CV19 - Cure Worse Than The Disease? (Vol 19)

CV19 - Cure Worse Than The Disease? (Vol 19)

Author
Discussion

jshell

11,061 posts

206 months

Monday 6th May
quotequote all
Roderick Spode said:
jshell said:
Isn't it funny how he pops up within seconds of any substantial post that challenges the Covid/vaccine narrative, then tries to divert away from the core issues of those posts?

I find it fascinating that there are those 'instant responders' that will challenge even the in-depth statistical analysis by someone actually qualified to look at this stuff. Well, I say 'challenge', what I mean is: 'release the squirrels!'

Their amateur efforts just amplify the message. thumbup
Ah [T]Rollin is harmless enough, his mendacious little one liners are such obvious bait posts for attention, it's almost charming.

Give the boy a cookie and ruffle his hair. Poor simple lad. He can go back and tell the others how clever and brave he's been.
LOL, love that!

isaldiri

18,695 posts

169 months

Monday 6th May
quotequote all
jshell said:
For the above Substack there are Discussions that can be accessed without subscribing, one of which you may like to read is this one showing A&E admissions for respiratory illness that had a massive peak in Dec 2019, dropped massively during the Covid 'peak' until rising again mid/late 2020!
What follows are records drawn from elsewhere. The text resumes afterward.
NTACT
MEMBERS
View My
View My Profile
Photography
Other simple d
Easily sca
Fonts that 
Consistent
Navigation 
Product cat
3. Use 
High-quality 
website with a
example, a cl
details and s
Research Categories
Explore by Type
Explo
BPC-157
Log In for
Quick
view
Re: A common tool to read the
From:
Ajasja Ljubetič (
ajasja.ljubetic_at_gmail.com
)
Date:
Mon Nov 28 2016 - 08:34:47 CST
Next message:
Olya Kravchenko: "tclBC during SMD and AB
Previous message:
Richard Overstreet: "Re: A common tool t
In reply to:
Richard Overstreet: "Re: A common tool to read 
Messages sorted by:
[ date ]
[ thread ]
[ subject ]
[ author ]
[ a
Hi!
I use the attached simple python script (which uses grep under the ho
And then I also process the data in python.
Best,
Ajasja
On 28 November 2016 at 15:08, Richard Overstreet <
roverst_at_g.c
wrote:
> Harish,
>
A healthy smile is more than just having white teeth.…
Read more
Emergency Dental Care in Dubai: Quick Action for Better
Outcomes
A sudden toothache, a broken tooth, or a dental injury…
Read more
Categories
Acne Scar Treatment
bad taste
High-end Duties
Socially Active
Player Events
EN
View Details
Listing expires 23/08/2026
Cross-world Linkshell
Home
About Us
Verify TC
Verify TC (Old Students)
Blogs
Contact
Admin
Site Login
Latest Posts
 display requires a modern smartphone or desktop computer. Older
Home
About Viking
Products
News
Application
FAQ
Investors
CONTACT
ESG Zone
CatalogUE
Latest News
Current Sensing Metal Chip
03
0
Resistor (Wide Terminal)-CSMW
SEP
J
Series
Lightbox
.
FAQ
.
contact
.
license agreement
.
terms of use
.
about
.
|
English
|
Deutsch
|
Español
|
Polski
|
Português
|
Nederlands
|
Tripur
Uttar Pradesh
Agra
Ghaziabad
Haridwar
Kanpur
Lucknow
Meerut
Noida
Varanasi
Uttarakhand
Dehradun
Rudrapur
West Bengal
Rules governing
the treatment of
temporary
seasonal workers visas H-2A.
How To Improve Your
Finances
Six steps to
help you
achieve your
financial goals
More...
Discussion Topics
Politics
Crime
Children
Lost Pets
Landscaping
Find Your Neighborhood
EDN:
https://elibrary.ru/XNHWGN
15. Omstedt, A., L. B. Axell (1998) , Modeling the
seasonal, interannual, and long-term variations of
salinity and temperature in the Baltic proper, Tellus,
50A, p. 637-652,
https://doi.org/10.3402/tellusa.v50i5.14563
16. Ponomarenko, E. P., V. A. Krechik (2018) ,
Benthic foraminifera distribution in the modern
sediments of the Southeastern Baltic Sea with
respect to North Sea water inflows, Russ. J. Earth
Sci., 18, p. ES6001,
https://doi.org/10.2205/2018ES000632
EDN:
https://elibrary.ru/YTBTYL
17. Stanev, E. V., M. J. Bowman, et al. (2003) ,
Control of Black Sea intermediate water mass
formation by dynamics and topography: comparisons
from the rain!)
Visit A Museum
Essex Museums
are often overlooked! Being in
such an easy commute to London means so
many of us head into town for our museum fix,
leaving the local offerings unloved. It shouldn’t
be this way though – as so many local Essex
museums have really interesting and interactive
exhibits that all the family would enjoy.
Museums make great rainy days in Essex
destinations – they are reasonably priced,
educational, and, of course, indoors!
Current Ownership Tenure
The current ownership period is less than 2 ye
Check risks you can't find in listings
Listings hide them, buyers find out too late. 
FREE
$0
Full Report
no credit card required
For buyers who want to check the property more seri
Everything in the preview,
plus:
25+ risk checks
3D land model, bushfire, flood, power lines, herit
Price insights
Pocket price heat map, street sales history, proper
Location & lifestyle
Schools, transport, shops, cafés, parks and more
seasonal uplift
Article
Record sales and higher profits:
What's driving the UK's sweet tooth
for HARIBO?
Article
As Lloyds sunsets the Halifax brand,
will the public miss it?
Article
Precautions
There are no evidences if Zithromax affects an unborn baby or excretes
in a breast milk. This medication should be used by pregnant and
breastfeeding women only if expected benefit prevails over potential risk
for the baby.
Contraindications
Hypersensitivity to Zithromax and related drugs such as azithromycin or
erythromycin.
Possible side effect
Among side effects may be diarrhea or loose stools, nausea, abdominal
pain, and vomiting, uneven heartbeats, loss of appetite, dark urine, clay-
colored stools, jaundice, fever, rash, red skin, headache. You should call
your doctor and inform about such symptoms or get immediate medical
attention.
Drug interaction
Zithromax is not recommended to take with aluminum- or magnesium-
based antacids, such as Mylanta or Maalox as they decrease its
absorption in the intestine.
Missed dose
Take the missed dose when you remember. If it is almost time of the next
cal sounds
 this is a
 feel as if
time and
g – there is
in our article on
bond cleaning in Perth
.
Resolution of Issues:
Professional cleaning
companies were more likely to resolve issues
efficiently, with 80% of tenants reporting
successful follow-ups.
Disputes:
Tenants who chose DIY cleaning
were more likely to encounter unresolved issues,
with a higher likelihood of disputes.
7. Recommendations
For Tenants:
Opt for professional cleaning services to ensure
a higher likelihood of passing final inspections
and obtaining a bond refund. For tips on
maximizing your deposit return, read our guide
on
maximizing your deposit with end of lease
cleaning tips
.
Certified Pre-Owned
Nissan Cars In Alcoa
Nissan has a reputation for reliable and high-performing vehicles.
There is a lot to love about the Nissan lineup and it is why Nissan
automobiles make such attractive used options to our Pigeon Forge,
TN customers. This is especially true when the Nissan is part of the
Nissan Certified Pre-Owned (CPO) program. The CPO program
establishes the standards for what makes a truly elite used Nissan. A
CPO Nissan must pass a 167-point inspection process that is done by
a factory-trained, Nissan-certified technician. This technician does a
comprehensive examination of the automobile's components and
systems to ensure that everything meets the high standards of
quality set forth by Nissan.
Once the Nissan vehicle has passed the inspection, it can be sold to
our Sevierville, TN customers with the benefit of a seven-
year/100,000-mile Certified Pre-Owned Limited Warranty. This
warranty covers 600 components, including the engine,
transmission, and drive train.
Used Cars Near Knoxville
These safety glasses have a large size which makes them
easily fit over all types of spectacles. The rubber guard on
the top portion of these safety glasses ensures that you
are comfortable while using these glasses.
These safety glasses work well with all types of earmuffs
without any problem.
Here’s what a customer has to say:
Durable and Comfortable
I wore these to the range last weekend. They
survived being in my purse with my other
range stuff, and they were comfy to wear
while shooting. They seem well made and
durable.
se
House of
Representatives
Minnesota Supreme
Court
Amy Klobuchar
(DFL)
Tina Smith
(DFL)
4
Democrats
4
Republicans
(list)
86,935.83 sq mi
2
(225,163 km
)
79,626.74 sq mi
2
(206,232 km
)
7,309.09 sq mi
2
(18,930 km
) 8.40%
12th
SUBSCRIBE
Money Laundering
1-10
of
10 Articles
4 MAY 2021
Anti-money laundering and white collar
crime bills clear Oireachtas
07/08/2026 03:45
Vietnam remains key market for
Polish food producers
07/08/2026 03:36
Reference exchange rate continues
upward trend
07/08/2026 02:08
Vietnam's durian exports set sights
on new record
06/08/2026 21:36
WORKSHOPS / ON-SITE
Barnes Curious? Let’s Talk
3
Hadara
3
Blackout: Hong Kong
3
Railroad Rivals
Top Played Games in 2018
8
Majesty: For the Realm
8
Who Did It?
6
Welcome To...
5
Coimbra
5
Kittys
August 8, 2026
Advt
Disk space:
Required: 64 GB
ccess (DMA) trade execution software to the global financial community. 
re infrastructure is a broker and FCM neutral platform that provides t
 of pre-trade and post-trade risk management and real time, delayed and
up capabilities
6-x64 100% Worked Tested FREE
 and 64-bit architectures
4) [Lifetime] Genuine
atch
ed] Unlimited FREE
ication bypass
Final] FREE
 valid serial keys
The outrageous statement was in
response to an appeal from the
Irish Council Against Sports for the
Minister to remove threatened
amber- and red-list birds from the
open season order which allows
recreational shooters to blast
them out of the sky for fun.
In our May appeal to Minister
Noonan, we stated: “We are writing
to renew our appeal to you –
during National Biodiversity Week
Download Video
https://jdee.substack.com/p/emergency-department-a...
I have read a few prior articles before. Just as anyone even vaguely well versed in statistics knows, it's quite easy to selectively pick data to fit what you want to say. Everyone with an angle always does it. The question is how much it stands up to scrutiny if one isn't already convinced.

It's exactly like how people were justifying that lockdowns helped in the economy in spring2020. While I do think people might be better off looking for articles that don't say what they would like to believe or already believe in to see rather than simply looking for articles validating their opinions, ymmv I suppose.

Roderick Spode

3,144 posts

50 months

Monday 6th May
quotequote all
andyA700 said:
He is spot on in that video, highlighting the way the vaccine injured are being ignored by the MSM. I presented all my symptom information to my GP at the beginning of April, I am due to see him again at the end of May. I tried to logon to the Yellow Card reporting system last week and it wouldn't let me. Through various groups of vaccine injured, I know that I am not the only one unable to logon or update my symptoms.
Several of my friends who suffered vaccine harms wanted to report their symptoms, and asked the opinions of their GPs but were discouraged from doing so, and elected not to. Even though the yellow card is notionally a self-reporting system, and they believed the vaccines did the damage, it seems medical professionals do not want these harms recorded.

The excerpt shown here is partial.